Exercise instructions:
Each line in the listing is to be restated exactly.

Stored data:
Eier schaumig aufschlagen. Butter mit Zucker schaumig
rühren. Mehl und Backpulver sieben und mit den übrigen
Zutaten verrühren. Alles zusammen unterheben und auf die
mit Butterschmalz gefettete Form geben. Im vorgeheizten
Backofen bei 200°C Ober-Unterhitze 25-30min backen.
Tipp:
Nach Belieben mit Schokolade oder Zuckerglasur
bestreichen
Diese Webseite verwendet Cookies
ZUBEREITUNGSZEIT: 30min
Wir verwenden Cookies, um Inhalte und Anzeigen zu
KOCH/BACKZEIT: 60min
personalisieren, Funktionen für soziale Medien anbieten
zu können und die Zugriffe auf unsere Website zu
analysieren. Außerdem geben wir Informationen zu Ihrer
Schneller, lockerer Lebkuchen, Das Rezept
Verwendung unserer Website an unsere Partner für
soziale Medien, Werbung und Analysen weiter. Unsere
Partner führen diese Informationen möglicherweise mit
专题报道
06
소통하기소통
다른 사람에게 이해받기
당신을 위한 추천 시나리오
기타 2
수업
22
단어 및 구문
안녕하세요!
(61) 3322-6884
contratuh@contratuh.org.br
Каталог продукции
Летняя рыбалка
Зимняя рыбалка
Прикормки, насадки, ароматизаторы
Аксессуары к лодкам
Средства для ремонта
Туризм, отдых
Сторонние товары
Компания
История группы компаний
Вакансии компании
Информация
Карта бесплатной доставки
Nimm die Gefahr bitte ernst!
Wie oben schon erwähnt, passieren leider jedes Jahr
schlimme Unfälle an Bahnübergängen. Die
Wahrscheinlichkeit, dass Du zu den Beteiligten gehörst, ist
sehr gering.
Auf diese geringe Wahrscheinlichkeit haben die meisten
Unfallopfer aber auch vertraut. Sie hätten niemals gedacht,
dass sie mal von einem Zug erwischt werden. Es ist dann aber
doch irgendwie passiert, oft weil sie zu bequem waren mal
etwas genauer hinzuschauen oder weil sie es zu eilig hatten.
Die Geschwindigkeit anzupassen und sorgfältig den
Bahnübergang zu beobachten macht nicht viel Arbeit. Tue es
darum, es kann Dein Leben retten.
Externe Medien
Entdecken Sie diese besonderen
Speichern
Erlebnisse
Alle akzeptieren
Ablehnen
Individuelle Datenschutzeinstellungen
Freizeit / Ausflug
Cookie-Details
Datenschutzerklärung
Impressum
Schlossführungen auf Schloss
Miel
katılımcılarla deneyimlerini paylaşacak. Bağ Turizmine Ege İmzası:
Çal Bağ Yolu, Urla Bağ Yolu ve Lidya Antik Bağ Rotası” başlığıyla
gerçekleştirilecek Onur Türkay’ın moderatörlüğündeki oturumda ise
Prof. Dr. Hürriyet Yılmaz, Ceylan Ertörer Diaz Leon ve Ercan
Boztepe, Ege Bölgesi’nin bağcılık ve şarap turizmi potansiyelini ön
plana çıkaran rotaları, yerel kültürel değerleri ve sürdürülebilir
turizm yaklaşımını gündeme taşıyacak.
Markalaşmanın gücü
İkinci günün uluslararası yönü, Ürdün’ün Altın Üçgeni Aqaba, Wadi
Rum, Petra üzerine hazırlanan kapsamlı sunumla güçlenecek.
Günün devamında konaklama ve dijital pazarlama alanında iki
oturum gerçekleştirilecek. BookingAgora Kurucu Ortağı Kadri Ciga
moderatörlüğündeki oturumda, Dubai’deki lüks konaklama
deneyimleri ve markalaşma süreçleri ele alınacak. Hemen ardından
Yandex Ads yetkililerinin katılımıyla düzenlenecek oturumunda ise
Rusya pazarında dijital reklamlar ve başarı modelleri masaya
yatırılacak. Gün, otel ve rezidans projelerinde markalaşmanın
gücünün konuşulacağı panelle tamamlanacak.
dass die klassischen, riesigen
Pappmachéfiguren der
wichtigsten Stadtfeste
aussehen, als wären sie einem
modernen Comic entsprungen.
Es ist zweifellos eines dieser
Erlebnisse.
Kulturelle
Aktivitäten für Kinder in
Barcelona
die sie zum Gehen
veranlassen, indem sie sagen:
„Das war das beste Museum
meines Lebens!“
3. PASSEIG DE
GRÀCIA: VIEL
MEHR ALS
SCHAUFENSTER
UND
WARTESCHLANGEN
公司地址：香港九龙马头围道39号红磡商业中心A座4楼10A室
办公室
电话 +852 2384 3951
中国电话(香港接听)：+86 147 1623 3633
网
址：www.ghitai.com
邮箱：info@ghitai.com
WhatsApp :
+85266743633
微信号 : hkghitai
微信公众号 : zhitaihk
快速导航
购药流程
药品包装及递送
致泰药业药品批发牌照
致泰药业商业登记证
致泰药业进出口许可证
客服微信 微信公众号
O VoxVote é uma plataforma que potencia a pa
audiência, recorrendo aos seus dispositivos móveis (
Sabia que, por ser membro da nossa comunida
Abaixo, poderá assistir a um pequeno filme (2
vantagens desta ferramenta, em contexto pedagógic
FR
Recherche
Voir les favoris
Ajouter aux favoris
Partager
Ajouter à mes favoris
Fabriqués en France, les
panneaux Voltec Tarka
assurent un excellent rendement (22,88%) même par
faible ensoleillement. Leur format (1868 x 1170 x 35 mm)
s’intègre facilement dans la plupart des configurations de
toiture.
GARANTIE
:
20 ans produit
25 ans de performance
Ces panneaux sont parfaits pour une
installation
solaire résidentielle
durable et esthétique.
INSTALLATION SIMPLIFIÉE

Result of the task:
Eier schaumig aufschlagen. Butter mit Zucker schaumig
rühren. Mehl und Backpulver sieben und mit den übrigen
Zutaten verrühren. Alles zusammen unterheben und auf die
mit Butterschmalz gefettete Form geben. Im vorgeheizten
Backofen bei 200°C Ober-Unterhitze 25-30min backen.
Tipp:
Nach Belieben mit Schokolade oder Zuckerglasur
bestreichen
Diese Webseite verwendet Cookies
ZUBEREITUNGSZEIT: 30min
Wir verwenden Cookies, um Inhalte und Anzeigen zu
KOCH/BACKZEIT: 60min
personalisieren, Funktionen für soziale Medien anbieten
zu können und die Zugriffe auf unsere Website zu
analysieren. Außerdem geben wir Informationen zu Ihrer
Schneller, lockerer Lebkuchen, Das Rezept
Verwendung unserer Website an unsere Partner für
soziale Medien, Werbung und Analysen weiter. Unsere
Partner führen diese Informationen möglicherweise mit
专题报道
06
소통하기소통
다른 사람에게 이해받기
당신을 위한 추천 시나리오
기타 2
수업
22
단어 및 구문
안녕하세요!
(61) 3322-6884
contratuh@contratuh.org.br
Каталог продукции
Летняя рыбалка
Зимняя рыбалка
Прикормки, насадки, ароматизаторы
Аксессуары к лодкам
Средства для ремонта
Туризм, отдых
Сторонние товары
Компания
История группы компаний
Вакансии компании
Информация
Карта бесплатной доставки
Nimm die Gefahr bitte ernst!
Wie oben schon erwähnt, passieren leider jedes Jahr
schlimme Unfälle an Bahnübergängen. Die
Wahrscheinlichkeit, dass Du zu den Beteiligten gehörst, ist
sehr gering.
Auf diese geringe Wahrscheinlichkeit haben die meisten
Unfallopfer aber auch vertraut. Sie hätten niemals gedacht,
dass sie mal von einem Zug erwischt werden. Es ist dann aber
doch irgendwie passiert, oft weil sie zu bequem waren mal
etwas genauer hinzuschauen oder weil sie es zu eilig hatten.
Die Geschwindigkeit anzupassen und sorgfältig den
Bahnübergang zu beobachten macht nicht viel Arbeit. Tue es
darum, es kann Dein Leben retten.
Externe Medien
Entdecken Sie diese besonderen
Speichern
Erlebnisse
Alle akzeptieren
Ablehnen
Individuelle Datenschutzeinstellungen
Freizeit / Ausflug
Cookie-Details
Datenschutzerklärung
Impressum
Schlossführungen auf Schloss
Miel
katılımcılarla deneyimlerini paylaşacak. Bağ Turizmine Ege İmzası:
Çal Bağ Yolu, Urla Bağ Yolu ve Lidya Antik Bağ Rotası” başlığıyla
gerçekleştirilecek Onur Türkay’ın moderatörlüğündeki oturumda ise
Prof. Dr. Hürriyet Yılmaz, Ceylan Ertörer Diaz Leon ve Ercan
Boztepe, Ege Bölgesi’nin bağcılık ve şarap turizmi potansiyelini ön
plana çıkaran rotaları, yerel kültürel değerleri ve sürdürülebilir
turizm yaklaşımını gündeme taşıyacak.
Markalaşmanın gücü
İkinci günün uluslararası yönü, Ürdün’ün Altın Üçgeni Aqaba, Wadi
Rum, Petra üzerine hazırlanan kapsamlı sunumla güçlenecek.
Günün devamında konaklama ve dijital pazarlama alanında iki
oturum gerçekleştirilecek. BookingAgora Kurucu Ortağı Kadri Ciga
moderatörlüğündeki oturumda, Dubai’deki lüks konaklama
deneyimleri ve markalaşma süreçleri ele alınacak. Hemen ardından
Yandex Ads yetkililerinin katılımıyla düzenlenecek oturumunda ise
Rusya pazarında dijital reklamlar ve başarı modelleri masaya
yatırılacak. Gün, otel ve rezidans projelerinde markalaşmanın
gücünün konuşulacağı panelle tamamlanacak.
dass die klassischen, riesigen
Pappmachéfiguren der
wichtigsten Stadtfeste
aussehen, als wären sie einem
modernen Comic entsprungen.
Es ist zweifellos eines dieser
Erlebnisse.
Kulturelle
Aktivitäten für Kinder in
Barcelona
die sie zum Gehen
veranlassen, indem sie sagen:
„Das war das beste Museum
meines Lebens!“
3. PASSEIG DE
GRÀCIA: VIEL
MEHR ALS
SCHAUFENSTER
UND
WARTESCHLANGEN
公司地址：香港九龙马头围道39号红磡商业中心A座4楼10A室
办公室
电话 +852 2384 3951
中国电话(香港接听)：+86 147 1623 3633
网
址：www.ghitai.com
邮箱：info@ghitai.com
WhatsApp :
+85266743633
微信号 : hkghitai
微信公众号 : zhitaihk
快速导航
购药流程
药品包装及递送
致泰药业药品批发牌照
致泰药业商业登记证
致泰药业进出口许可证
客服微信 微信公众号
O VoxVote é uma plataforma que potencia a pa
audiência, recorrendo aos seus dispositivos móveis (
Sabia que, por ser membro da nossa comunida
Abaixo, poderá assistir a um pequeno filme (2
vantagens desta ferramenta, em contexto pedagógic
FR
Recherche
Voir les favoris
Ajouter aux favoris
Partager
Ajouter à mes favoris
Fabriqués en France, les
panneaux Voltec Tarka
assurent un excellent rendement (22,88%) même par
faible ensoleillement. Leur format (1868 x 1170 x 35 mm)
s’intègre facilement dans la plupart des configurations de
toiture.
GARANTIE
:
20 ans produit
25 ans de performance
Ces panneaux sont parfaits pour une
installation
solaire résidentielle
durable et esthétique.
INSTALLATION SIMPLIFIÉE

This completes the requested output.